Trains still rumble past the old Oyster Bay train station at the end of Audrey Avenue, though the only passengers are Long Island Rail Road employees heading to a rail yard. But if you stand within the brick walls of the 118-year-old station, in the center of the chipped tile floor below the chestnut timber roof, and close your eyes, you can imagine President Theodore Roosevelt stepping off a train.
That’s the experience trustees of the Oyster Bay Railroad Museum hope to provide when they formally open the station as a railroad museum.

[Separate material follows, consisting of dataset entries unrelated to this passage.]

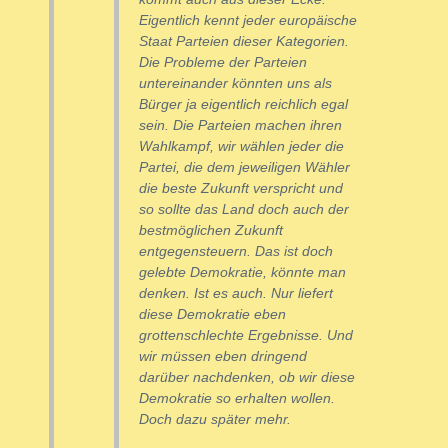
Eigentlich kennt jeder europäische
Staat Parteien dieser Kategorien.
Die Probleme der Parteien
untereinander könnten uns als
Bürger ja eigentlich reichlich egal
sein. Die Parteien machen ihren
Wahlkampf, wir wählen jeder die
Partei, die dem jeweiligen Wähler
die beste Zukunft verspricht und
so sollte das Land doch auch der
bestmöglichen Zukunft
entgegensteuern. Das ist doch
gelebte Demokratie, könnte man
denken. Ist es auch. Nur liefert
diese Demokratie eben
grottenschlechte Ergebnisse. Und
wir müssen eben dringend
darüber nachdenken, ob wir diese
Demokratie so erhalten wollen.
Doch dazu später mehr.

But because the project needs money, it remains a work in progress with no target date for completion.
The station — known as the home station of Roosevelt, the 26th president — stands less than five miles from his Oyster Bay residence, Sagamore Hill, the area’s main tourist attraction.
But Roosevelt’s story does not end at his estate’s boundary, museum trustees say. It continues in downtown Oyster Bay and at the train station, which went on the National Register of Historic Places two years ago. They envision the station as “a larger teaching tool,” said Liz Irwin, a consultant for the museum, simultaneously educating the public on Long Island’s railroad history and the president’s life locally.
The station now contains a few small exhibits, including drawings and photographs of the station through the decades and railroad artifacts like signal lights, which are open to the public on special occasions. The museum also owns or cares for seven pieces of heavy equipment, including a steam engine, a caboose, two passenger coaches and a boxcar. But most of these are not yet on site.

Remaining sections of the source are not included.